Lavenham Stories - Fit for Purpose
Our latest collaboration project sees us work with the renowned artist and designer Kosuke Tsumura. Tsumura first emerged onto the fashion scene in 1982 where he won the prestigious So-En prize and was quickly hired by Issey Miyake, who’s design studio he worked in until the 1990’s. In 1994 Tsumura he started his brand FINAL HOME and created his now iconic Survival Jacket.
We caught up with him to discuss the ideas behind the capsule, why he wanted to work with Lavenham and his ongoing projects.
Can you explain a little bit about the concept behind the jacket and gilet you have created with Lavenham, and what inspired them?
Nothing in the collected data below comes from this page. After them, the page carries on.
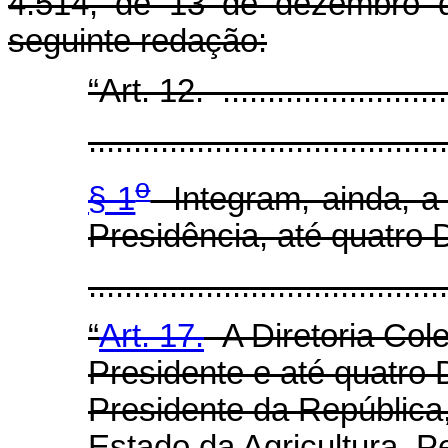
4.514, de 13 de dezembro 
seguinte redação:
“Art. 12. ...........................
........................................
o
§ 1
Integram, ainda, a
Presidência, até quatro D
......................................
“
Art. 17.
A Diretoria Cole
Presidente e até quatro 
Presidente da República,
Estado da Agricultura, P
The starting point for the project was the environment and climate change as we are already starting to see the effects of human over consumption with more extreme weather. We wanted the project to have as little impact as possible, so we used materials already in the Lavenham factory - their recycled polyester and by-product off cuts for insulating. The garments are designed to help the wearer survive in a world where climate change is well underway and the environment as we know it has altered. The gaps and space within each piece can be filled with water to float, or off-cuts and plastic and paper to stay warm. Gaps and spaces are very important within my work, and when you remove the wadding from Lavenham’s quilt you are left with a space.
Your previous designs are often described as ‘dystopian’ and ‘survivalist’. Where did your fascination with the loss of home and life as we know it stem from?
Things protecting a human being start from the city or town, then the house, and finally the clothes. All these things offer protection to the body. When I thought about this, I thought that if the garment was designed to fit the environment perfectly, it could become just as good as a city or home at protecting the person on the event of one loosing their home. This sense of security is indispensable to the adventurous mind.
What drew you to work with Lavenham?
Lavenham is a brand that has remained deeply connected to its origins and has maintained its tradition of quality and craftmanship rather than being buffeted around by trends. For me the brand evokes feelings of nostalgia whilst remaining relevant for the present day.
Can you share with us any projects you are currently working on, whether in the world of art or fashion?
I am the director of a project called ‘I wear a city’ in Tokyo Biennale 2020-2021. The project picks up young talents, including myself, and sees them apply their recourse to fashion, in this case by using scrap materials from the traditional textile industry in Tokyo.
We also held a fashion show at a Shinto shrine, a park, and a Tokyo shopping street in addition to the gallery display.